Andrew Stock, Origin’s executive GM for major development projects, stated, “We are pleased to joint venture with Micron as a global semiconductor leader to further explore the potential of solar photovoltaic technology. The near-term objective of the joint venture is to combine the work Origin has done to date in solar development with Micron’s capabilities, and to examine opportunities for commercialization.”

Micron spokesman Dan Francisco confirmed the report but told PV Tech (sister publication to Fabtech) that “we don’t have much detail to provide beyond what is in the press release that Origin issued.”

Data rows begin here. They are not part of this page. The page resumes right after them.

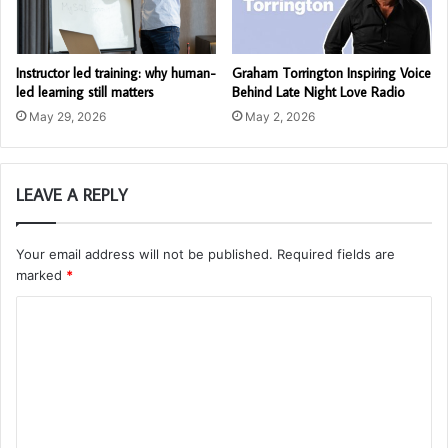
Instructor led training: why human-
Graham Torrington Inspiring Voice
led learning still matters
Behind Late Night Love Radio
May 29, 2026
May 2, 2026
LEAVE A REPLY
Your email address will not be published.
Required fields are
marked
*
C
o
m
m
e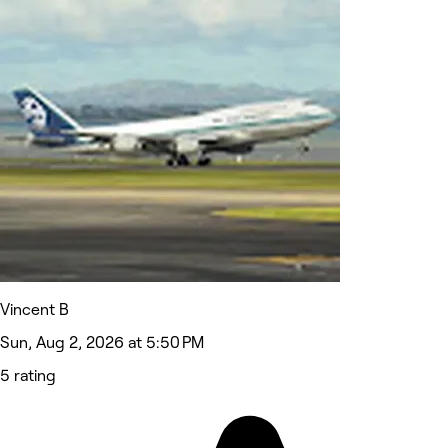
Vincent B
Sun, Aug 2, 2026 at 5:50 PM
5 rating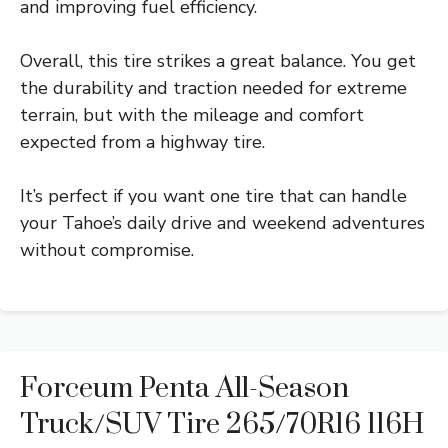
and improving fuel efficiency.
Overall, this tire strikes a great balance. You get
the durability and traction needed for extreme
terrain, but with the mileage and comfort
expected from a highway tire.
It’s perfect if you want one tire that can handle
your Tahoe’s daily drive and weekend adventures
without compromise.
Forceum Penta All-Season
Truck/SUV Tire 265/70R16 116H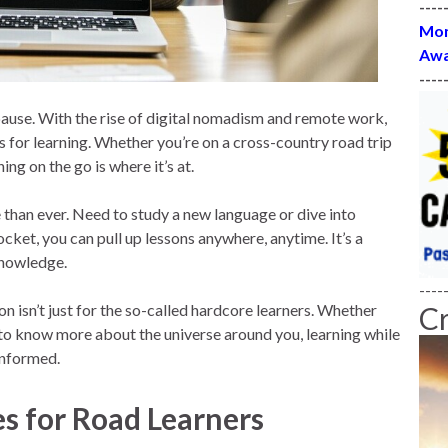
----
Mon
Awa
----
ause. With the rise of digital nomadism and remote work,
s for learning. Whether you’re on a cross-country road trip
ing on the go is where it’s at.
 than ever. Need to study a new language or dive into
cket, you can pull up lessons anywhere, anytime. It’s a
knowledge.
----
n isn’t just for the so-called hardcore learners. Whether
C
 to know more about the universe around you, learning while
informed.
es for Road Learners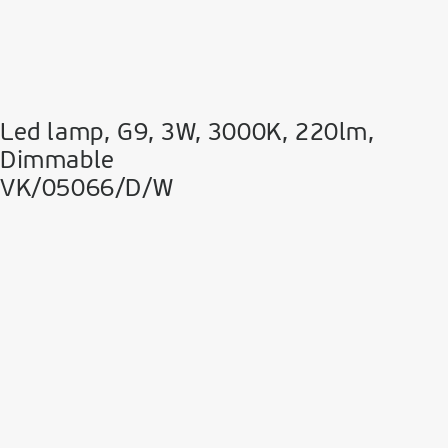
Led lamp, G9, 3W, 3000K, 220lm,
Dimmable
VK/05066/D/W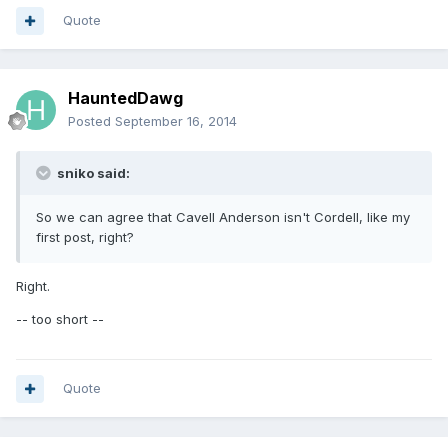
Quote
HauntedDawg
Posted
September 16, 2014
sniko said:
So we can agree that Cavell Anderson isn't Cordell, like my
first post, right?
Right.
-- too short --
Quote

“While the venture is in the early stages of exploration, it is clear there is value in combining the knowledge and capabilities of the two companies in this effort to further develop new and innovative solar photovoltaic technologies,” he added. “Beyond that, because the venture is in the early stages of exploration, it’s too early to attempt to discuss specific details.”

Origin has been working on the “Sliver” monocrystalline-silicon PV technology (see below photo), developed at Australian National University’s Centre for Sustainable Energy Systems, at its dedicated research and pilot manufacturing facility in Adelaide’s Regency Park for several years.

Micron has shown an interest in getting into the solar PV sector for awhile, telling PV Tech in March 2009 that it was "uniquely positioned to use the company's semiconductor manufacturing expertise to dramatically lower costs for these manufacturing technologies.” The company already holds certain patents in the field.

The Idaho Statesman reports that the agreement between the two companies was signed in December, according to an internal Micron memo it obtained. The news story also says that a source told the paper that Origin has been “testing the manufacturing” of its cells this month at Micron’s Boise facilities.

Coverage of the deal in the Sydney Morning Herald quotes an Origin spokesman as saying that the joint venture’s board will have its “first meeting in the next few months,” and that the JV “will be in a position to assess opportunities in the future.”